In this month’s interview, I would like to introduce you to
.Meet Sydney
Sydney Michalski is an author and photographer, living on a small family homestead in Downeast Maine with her husband and three children. In 2013, the family left suburban Kansas in search of a simpler life, closer to nature, and they’ve never looked back.
Sydney’s husband, Joe, is a woodworker and soap-maker, and their new way of living has led them both to learn a wide variety of hand-crafts. You can shop with them online at rivenjoiner.com. You can also browse Sydney’s online print gallery at sydney-michalski.pixels.com, or find her books at amazon.com/author/smichalski.
Tell us about your “outside the box” life.
Our family started out living a suburban life in Overland Park, Kansas. I worked as a manager in a manufacturing company, while my husband stayed home with the kids and renovated our house. We did all the normal city-life things, although we were also always the “outdoorsy” family. As we talked about our values and how we wanted our kids to grow up, we became more and more drawn to a simpler life, being closer to nature, and doing more things by hand.
In 2013, when our kids were 6, 5, and 2, we sold our house, packed everything we owned into a 5x8 trailer, and set out to find a place to put down roots. There were a few different stops over the course of a three year journey, but eventually we ended up in Downeast Maine, where we found a little abandoned cabin on eight acres of woods to become our homestead. We have done most of the work on our property by hand, clearing about one acre of overgrown homesite into orchards and farm beds.

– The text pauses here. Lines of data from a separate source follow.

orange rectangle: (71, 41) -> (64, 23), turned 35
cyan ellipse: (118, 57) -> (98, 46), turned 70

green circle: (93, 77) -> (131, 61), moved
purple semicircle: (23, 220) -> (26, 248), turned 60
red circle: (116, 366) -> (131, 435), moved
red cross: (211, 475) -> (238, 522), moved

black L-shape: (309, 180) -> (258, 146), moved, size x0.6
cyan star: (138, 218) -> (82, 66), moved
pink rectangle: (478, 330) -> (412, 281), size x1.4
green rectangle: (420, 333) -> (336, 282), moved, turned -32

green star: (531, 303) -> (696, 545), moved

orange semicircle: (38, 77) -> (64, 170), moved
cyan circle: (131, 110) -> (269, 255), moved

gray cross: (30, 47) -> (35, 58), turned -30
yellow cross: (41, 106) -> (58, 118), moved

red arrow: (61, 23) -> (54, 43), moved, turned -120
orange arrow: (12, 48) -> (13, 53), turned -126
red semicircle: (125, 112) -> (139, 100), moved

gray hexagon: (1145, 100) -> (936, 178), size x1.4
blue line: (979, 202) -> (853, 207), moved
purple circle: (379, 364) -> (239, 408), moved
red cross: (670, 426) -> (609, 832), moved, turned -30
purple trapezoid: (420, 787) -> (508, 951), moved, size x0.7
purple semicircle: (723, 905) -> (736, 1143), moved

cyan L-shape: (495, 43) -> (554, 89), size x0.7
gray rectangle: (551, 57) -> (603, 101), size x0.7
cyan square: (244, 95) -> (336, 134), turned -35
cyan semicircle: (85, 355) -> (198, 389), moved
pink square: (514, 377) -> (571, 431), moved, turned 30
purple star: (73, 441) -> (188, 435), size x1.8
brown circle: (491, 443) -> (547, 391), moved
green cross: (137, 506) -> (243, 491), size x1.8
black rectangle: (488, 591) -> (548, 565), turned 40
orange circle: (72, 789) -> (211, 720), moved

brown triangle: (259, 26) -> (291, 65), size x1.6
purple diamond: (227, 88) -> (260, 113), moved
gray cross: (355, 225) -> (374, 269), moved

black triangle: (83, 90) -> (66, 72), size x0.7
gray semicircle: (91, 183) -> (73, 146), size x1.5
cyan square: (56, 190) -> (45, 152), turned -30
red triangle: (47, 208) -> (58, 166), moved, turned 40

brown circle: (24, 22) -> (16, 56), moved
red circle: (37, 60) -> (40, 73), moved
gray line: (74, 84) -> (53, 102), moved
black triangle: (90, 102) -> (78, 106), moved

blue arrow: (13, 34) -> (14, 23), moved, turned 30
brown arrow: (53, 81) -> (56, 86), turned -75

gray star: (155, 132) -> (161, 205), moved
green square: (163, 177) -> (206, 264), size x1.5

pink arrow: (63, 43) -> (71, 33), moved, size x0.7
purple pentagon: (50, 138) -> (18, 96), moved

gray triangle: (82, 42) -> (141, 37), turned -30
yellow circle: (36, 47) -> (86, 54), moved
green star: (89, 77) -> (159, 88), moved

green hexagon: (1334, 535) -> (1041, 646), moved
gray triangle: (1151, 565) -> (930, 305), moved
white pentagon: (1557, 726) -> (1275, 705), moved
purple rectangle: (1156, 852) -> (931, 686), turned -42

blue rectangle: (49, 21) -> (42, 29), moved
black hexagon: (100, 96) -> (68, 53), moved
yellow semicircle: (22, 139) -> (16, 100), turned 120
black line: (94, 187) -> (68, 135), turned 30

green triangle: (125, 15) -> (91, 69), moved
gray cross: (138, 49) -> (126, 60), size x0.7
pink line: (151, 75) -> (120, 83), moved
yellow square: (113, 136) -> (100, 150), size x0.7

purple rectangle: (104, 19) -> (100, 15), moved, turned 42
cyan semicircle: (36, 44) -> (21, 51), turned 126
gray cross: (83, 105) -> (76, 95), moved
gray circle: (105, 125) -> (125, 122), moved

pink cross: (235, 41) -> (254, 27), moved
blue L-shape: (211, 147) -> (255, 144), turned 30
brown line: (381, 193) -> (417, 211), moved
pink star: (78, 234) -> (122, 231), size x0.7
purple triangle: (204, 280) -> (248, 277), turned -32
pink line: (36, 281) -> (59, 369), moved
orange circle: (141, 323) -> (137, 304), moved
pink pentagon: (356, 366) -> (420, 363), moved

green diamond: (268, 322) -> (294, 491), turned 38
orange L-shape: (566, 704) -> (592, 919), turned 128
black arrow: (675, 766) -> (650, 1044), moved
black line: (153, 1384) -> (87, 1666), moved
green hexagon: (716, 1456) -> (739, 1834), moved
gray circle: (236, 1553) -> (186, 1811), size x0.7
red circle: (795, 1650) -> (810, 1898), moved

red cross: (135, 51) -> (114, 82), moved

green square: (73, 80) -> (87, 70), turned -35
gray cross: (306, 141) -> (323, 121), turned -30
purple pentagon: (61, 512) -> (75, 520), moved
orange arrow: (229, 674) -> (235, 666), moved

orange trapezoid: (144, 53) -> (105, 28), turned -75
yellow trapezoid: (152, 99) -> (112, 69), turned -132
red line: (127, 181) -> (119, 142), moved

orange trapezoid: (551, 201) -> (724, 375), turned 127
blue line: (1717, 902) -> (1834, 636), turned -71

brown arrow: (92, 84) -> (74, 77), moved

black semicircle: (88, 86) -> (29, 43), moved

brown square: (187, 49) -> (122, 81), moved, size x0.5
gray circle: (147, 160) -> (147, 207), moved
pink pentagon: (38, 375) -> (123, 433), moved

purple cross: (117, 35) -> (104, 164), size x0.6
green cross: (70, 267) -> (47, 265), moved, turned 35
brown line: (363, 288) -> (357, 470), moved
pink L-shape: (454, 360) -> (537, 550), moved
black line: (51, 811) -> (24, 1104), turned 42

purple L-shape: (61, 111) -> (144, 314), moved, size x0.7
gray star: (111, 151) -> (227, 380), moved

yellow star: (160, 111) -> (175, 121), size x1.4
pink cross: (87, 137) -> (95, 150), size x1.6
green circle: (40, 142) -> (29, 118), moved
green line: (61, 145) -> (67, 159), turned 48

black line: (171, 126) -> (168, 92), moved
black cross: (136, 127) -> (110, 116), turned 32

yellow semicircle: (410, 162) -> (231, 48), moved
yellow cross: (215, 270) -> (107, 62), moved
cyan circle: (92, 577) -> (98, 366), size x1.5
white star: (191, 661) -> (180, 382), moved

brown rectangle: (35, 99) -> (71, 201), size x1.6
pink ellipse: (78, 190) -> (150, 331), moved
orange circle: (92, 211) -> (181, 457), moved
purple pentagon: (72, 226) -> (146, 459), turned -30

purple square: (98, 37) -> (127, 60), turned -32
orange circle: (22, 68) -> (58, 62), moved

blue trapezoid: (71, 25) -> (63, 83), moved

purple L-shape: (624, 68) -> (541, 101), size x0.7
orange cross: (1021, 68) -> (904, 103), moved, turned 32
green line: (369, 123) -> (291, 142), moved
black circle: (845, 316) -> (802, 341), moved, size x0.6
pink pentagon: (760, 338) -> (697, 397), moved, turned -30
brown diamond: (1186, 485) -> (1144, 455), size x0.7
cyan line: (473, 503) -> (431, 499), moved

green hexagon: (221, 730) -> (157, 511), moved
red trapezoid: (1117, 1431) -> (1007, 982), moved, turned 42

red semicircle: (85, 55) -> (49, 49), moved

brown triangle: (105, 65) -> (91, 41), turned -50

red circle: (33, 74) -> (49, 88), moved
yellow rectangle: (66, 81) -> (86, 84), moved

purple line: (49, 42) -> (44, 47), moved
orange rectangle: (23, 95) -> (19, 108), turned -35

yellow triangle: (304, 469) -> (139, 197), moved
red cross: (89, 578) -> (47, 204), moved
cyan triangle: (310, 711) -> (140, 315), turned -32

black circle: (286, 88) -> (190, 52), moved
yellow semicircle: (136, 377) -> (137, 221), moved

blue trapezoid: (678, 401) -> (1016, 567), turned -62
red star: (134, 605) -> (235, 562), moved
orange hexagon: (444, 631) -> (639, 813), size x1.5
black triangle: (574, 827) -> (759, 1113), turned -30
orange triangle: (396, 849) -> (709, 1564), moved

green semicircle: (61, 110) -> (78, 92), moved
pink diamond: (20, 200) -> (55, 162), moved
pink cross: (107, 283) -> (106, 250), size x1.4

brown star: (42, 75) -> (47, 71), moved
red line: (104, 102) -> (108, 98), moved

From our few acres of forest, we harvest firewood from downed trees which provides all of our winter heat. My husband, a woodworker, makes many of the things we need around the house, often from wood harvested from our property. We incorporate a lot of wild and native resources into our farm and orchards, like wild apples, elderberries, blueberries, violets, and roses. This is a benefit of clearing by hand - you can work around all the special things that you want to preserve. We forage chanterelles and harvest maple syrup. We make our own soap. We evaporate salt from sea water collected a short drive away. And sometimes, we just do fun old-fashioned projects, like making syrup from violet blossoms to turn lemonade pink, or gathering goldenrod blossoms to dye fabric for curtains.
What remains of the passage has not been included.